Task to complete. Start to finish, copy the data exactly.

══ Task data ══

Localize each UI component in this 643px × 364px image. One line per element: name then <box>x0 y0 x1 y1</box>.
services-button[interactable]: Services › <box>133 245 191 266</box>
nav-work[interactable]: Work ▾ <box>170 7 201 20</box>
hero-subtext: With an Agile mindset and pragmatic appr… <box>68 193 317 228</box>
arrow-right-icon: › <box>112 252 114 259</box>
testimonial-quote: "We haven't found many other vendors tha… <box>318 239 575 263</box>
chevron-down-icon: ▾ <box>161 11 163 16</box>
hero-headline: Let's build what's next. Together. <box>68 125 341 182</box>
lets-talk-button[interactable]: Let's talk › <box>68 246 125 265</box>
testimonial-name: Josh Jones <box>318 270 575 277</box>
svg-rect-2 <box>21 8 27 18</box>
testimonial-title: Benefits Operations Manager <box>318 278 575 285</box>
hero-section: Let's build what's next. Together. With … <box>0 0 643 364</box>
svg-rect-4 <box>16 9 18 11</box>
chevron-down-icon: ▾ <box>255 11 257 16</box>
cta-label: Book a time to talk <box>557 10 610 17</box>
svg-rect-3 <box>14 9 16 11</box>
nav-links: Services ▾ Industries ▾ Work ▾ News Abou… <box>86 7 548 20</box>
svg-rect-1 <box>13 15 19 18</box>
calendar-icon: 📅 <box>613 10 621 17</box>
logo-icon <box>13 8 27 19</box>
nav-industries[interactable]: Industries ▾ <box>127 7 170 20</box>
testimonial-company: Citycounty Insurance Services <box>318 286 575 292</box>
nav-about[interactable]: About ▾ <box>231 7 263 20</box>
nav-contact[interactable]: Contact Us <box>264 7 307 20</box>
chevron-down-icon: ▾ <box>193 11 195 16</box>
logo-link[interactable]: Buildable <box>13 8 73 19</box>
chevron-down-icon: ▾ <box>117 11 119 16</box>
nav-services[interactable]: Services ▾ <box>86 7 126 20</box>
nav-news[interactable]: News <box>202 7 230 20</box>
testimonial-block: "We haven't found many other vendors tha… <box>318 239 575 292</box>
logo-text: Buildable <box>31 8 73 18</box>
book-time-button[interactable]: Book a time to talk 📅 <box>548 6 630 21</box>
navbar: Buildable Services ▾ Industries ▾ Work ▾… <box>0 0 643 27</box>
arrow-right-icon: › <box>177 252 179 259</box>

═══

Exercise solution.
Localize each UI component in this 643px × 364px image. One line per element: name then <box>x0 y0 x1 y1</box>.
services-button[interactable]: Services › <box>133 245 191 266</box>
nav-work[interactable]: Work ▾ <box>170 7 201 20</box>
hero-subtext: With an Agile mindset and pragmatic appr… <box>68 193 317 228</box>
arrow-right-icon: › <box>112 252 114 259</box>
testimonial-quote: "We haven't found many other vendors tha… <box>318 239 575 263</box>
chevron-down-icon: ▾ <box>161 11 163 16</box>
hero-headline: Let's build what's next. Together. <box>68 125 341 182</box>
lets-talk-button[interactable]: Let's talk › <box>68 246 125 265</box>
testimonial-name: Josh Jones <box>318 270 575 277</box>
svg-rect-2 <box>21 8 27 18</box>
testimonial-title: Benefits Operations Manager <box>318 278 575 285</box>
hero-section: Let's build what's next. Together. With … <box>0 0 643 364</box>
svg-rect-4 <box>16 9 18 11</box>
chevron-down-icon: ▾ <box>255 11 257 16</box>
cta-label: Book a time to talk <box>557 10 610 17</box>
svg-rect-3 <box>14 9 16 11</box>
nav-links: Services ▾ Industries ▾ Work ▾ News Abou… <box>86 7 548 20</box>
svg-rect-1 <box>13 15 19 18</box>
calendar-icon: 📅 <box>613 10 621 17</box>
logo-icon <box>13 8 27 19</box>
nav-industries[interactable]: Industries ▾ <box>127 7 170 20</box>
testimonial-company: Citycounty Insurance Services <box>318 286 575 292</box>
nav-about[interactable]: About ▾ <box>231 7 263 20</box>
nav-contact[interactable]: Contact Us <box>264 7 307 20</box>
chevron-down-icon: ▾ <box>193 11 195 16</box>
logo-link[interactable]: Buildable <box>13 8 73 19</box>
chevron-down-icon: ▾ <box>117 11 119 16</box>
nav-services[interactable]: Services ▾ <box>86 7 126 20</box>
nav-news[interactable]: News <box>202 7 230 20</box>
testimonial-block: "We haven't found many other vendors tha… <box>318 239 575 292</box>
logo-text: Buildable <box>31 8 73 18</box>
book-time-button[interactable]: Book a time to talk 📅 <box>548 6 630 21</box>
navbar: Buildable Services ▾ Industries ▾ Work ▾… <box>0 0 643 27</box>
arrow-right-icon: › <box>177 252 179 259</box>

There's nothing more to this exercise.